(PROBLEM REQUIREMENTS) Beginning with the first line below, please repeat the material exactly, ending with the line that includes "In order to click on Evästeet".

=== Begin Enclosure ===

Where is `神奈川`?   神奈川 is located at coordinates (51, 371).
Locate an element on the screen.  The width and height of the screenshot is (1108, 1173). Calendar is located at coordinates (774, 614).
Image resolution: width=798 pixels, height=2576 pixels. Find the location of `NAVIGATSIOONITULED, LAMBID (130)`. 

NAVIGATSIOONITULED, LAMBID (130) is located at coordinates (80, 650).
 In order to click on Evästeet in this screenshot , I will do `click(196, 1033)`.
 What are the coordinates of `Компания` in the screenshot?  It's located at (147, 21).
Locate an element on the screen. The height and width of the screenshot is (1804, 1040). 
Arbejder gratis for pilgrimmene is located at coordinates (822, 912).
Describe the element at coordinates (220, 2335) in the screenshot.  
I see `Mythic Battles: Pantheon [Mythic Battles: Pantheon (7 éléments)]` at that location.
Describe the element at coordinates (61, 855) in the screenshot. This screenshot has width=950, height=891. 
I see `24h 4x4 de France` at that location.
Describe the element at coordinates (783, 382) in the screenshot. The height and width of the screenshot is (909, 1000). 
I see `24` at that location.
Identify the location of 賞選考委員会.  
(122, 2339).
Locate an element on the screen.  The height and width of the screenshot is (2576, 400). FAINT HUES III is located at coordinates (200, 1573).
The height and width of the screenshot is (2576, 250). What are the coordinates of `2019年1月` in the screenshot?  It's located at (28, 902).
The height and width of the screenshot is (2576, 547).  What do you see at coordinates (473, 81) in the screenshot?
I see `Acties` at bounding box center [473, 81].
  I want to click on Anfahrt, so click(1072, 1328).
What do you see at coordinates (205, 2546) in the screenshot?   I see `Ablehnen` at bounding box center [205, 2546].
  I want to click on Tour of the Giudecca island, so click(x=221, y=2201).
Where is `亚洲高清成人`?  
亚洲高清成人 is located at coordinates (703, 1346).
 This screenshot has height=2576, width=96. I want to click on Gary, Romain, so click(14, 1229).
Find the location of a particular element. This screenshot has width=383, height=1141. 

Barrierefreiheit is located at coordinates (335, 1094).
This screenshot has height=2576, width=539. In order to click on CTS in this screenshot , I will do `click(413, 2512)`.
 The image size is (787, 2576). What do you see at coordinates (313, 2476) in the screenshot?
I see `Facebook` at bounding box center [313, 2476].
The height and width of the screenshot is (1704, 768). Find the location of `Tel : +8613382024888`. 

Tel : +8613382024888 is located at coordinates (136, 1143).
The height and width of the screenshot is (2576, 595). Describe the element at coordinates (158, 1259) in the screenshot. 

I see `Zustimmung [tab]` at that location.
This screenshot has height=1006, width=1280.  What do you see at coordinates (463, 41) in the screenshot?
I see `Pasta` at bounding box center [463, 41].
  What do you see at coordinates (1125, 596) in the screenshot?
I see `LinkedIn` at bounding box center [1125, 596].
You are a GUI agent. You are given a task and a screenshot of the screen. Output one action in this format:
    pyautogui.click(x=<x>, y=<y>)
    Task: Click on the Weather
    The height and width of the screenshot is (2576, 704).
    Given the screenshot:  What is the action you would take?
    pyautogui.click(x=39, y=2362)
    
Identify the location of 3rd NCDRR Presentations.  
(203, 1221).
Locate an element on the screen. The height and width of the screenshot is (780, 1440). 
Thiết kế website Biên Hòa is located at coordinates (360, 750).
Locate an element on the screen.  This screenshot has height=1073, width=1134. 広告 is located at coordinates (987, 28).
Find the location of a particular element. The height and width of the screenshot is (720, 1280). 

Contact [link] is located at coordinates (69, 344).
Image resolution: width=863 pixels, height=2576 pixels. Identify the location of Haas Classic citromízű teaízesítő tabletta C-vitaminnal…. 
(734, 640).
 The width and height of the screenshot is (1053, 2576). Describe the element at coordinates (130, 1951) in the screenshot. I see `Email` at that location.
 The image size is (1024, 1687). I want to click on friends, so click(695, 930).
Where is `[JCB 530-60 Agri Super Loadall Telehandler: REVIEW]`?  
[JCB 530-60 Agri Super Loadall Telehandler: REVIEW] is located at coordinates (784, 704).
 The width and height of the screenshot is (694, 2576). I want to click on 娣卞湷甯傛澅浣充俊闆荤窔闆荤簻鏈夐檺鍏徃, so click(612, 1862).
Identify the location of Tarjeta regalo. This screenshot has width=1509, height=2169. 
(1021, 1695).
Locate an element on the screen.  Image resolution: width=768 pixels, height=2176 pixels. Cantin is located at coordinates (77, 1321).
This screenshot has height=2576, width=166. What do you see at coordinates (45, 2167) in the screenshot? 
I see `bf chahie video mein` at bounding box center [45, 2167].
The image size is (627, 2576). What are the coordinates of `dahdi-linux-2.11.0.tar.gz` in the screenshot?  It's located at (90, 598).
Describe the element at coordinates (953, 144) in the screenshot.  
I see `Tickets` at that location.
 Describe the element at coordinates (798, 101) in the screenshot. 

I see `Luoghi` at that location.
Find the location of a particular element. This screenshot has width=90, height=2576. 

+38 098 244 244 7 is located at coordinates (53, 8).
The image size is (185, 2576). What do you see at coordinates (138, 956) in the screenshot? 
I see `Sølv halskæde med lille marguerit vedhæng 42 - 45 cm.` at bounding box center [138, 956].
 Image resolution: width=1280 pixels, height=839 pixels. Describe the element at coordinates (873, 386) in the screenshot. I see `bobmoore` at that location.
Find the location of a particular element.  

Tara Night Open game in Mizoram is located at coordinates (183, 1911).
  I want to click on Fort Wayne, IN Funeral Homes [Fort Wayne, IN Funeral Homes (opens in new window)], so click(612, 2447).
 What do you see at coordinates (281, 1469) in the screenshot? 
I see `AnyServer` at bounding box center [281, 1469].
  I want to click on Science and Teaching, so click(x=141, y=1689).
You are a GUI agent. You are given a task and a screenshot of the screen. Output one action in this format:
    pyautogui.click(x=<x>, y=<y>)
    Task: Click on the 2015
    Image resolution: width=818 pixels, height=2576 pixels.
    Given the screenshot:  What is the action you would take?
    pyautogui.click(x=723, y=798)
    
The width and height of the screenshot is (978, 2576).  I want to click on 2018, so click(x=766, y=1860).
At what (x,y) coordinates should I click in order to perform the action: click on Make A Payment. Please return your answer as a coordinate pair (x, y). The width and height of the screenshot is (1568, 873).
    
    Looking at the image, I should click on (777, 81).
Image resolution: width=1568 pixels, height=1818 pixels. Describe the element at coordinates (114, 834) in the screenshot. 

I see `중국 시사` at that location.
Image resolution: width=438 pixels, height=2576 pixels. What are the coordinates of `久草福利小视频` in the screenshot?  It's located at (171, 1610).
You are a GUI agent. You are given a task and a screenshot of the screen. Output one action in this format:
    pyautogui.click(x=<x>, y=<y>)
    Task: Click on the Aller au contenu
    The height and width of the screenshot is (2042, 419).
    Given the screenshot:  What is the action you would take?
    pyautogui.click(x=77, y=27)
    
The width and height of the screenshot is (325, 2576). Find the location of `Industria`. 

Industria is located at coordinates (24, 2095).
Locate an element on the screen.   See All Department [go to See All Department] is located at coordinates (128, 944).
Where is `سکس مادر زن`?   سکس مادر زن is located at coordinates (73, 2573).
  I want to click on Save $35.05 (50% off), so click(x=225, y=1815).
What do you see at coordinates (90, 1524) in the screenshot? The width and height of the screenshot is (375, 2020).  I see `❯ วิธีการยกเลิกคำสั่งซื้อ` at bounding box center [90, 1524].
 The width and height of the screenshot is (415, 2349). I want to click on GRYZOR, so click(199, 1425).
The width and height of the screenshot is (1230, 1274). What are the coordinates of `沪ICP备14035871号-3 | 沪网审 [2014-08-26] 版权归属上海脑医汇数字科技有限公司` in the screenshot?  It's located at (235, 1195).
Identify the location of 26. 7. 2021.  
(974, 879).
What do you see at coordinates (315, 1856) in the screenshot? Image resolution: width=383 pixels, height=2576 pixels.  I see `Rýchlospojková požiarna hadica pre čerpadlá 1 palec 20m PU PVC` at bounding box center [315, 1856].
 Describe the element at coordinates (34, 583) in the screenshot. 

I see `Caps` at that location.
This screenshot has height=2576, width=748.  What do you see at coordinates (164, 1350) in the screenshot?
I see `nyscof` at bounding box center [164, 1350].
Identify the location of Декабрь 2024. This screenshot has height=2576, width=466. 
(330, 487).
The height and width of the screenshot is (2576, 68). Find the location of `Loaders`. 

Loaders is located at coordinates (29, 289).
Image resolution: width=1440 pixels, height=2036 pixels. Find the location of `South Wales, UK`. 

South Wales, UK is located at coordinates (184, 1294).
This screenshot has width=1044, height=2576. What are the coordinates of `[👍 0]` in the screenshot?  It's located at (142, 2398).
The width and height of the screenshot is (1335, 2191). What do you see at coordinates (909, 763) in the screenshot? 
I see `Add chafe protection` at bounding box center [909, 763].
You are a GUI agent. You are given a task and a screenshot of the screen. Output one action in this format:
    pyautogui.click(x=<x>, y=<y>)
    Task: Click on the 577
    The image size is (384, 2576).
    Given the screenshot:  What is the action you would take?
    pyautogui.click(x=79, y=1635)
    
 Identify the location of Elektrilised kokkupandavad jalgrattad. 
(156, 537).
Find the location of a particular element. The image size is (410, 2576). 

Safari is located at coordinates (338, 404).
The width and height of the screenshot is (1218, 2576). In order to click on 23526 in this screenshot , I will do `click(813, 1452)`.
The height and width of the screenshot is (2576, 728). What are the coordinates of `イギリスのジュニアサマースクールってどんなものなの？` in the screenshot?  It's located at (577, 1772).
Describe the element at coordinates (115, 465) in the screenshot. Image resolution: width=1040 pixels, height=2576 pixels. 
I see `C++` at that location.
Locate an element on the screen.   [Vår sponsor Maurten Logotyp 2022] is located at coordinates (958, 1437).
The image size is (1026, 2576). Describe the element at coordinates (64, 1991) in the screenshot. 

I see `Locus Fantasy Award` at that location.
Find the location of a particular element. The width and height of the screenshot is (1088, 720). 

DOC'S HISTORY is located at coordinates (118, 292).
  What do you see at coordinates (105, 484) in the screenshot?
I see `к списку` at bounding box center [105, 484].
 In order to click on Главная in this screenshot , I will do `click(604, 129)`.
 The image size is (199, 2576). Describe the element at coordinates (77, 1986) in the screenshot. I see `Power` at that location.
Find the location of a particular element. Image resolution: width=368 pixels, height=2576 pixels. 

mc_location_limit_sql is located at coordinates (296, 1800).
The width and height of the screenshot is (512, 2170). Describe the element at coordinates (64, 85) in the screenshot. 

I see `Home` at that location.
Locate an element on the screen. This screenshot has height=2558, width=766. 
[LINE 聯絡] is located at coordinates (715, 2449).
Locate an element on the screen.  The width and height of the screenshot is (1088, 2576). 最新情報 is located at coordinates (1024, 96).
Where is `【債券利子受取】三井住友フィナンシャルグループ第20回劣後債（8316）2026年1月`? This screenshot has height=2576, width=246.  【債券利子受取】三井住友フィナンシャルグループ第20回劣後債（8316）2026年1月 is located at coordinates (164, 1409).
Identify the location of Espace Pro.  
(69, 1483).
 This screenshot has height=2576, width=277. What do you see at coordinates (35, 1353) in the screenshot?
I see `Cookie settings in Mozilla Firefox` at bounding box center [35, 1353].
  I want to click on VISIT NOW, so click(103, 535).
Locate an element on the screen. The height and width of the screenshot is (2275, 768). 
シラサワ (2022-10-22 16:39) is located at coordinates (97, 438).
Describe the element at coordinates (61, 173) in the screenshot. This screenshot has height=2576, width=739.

=== End Enclosure ===

(ANSWER SPACE)
Where is `神奈川`?   神奈川 is located at coordinates (51, 371).
Locate an element on the screen.  The width and height of the screenshot is (1108, 1173). Calendar is located at coordinates (774, 614).
Image resolution: width=798 pixels, height=2576 pixels. Find the location of `NAVIGATSIOONITULED, LAMBID (130)`. 

NAVIGATSIOONITULED, LAMBID (130) is located at coordinates (80, 650).
 In order to click on Evästeet in this screenshot , I will do `click(196, 1033)`.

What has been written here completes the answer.